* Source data
+-------+
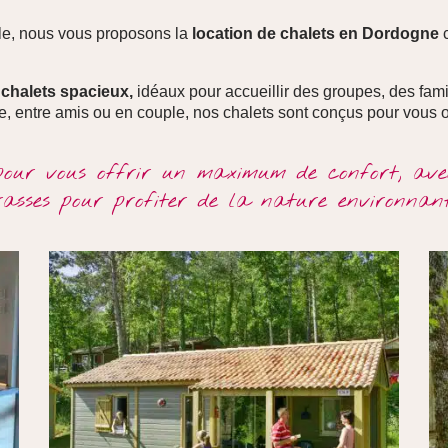
le, nous vous proposons la
location de chalets en Dordogne
c
chalets spacieux,
idéaux pour accueillir des groupes, des fam
, entre amis ou en couple, nos chalets sont conçus pour vous off
 pour vous offrir un maximum de confort, avec
rasses pour profiter de la
nature
environnant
+-------+
* Exercise description
Your task is to collect every line above that contains the word "pour".

* Response box
idéaux pour accueillir des groupes, des fam
, entre amis ou en couple, nos chalets sont conçus pour vous off
 pour vous offrir un maximum de confort, avec
rasses pour profiter de la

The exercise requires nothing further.